Trinidad González, destacada actriz que inició su trabajo la compañía Teatro en el Blanco (“Neva”, “Diciembre”), ha ido labrando un interesante camino como dramaturga y directora en “La reunión”, “Pájaro” o “En fuga no hay despedida”, pero es acá donde se despliega con creces, logrando un espectáculo sólido y conmovedor.
La pieza “Carnaval” hace una apuesta distintiva. Hace de la fiesta del carnaval, con su música, disfraces y desorden, la estrategia de estos niños para abandonar el mundo adulto y conquistar la felicidad y la autonomía. En una entrevista, Trinidad González lo explica así: “Por un lado, el carnaval es una imagen de fiesta y de catarsis; también nos remite a un momento donde no hay jerarquías, en el que hay un sueño de libertad que en cualquier momento se desvanece. El carnaval se plantea como la liberación de una situación de tristeza y, en ese sentido, cualquier pueblo dominado necesita evadir esa tristeza a través del canto y la fiesta, es algo que unifica”.
Fiel a esta lúcido planteamiento, el trío final de niños muestra que son capaces de fundar un orden alternativo con otras lógicas de apego y colaboración para romper con el círculo vicioso de la pobreza, el abuso y el abandono. La metáfora es inquietante: un trío de niños que prefiere vivir en las alcantarillas de la ciudad tras sufrir todo tipo de maltratos, porque al final de cuentas están más seguros con las ratas que con los adultos. Su denuncia tiene asidero; en cada una de las situaciones presentadas se señala a los niños como carne de represalia, sujetos de exterminio impune, mano de obra barata (o gratuita). En fin, niños equivalentes a los escombros.

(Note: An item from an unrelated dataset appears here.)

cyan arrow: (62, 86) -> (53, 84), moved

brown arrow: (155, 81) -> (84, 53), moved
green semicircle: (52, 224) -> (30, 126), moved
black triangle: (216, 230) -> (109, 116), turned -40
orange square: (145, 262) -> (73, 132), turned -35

Frente a lo anterior, estos niños se rebelan con música, juerga, disfraces, ironía, ternura, desparpajo, insubordinación, creatividad, humor, siendo ellos mismos sus flautistas de Hamelin. Los flautistas que se dejan llevar por una música hipnótica y un destino incierto, una tierra prometida que se esboza, sin lugar a dudas, como un mundo mejor, y que nos impulsa a los espectadores a seguirlos cuando se acaba la función.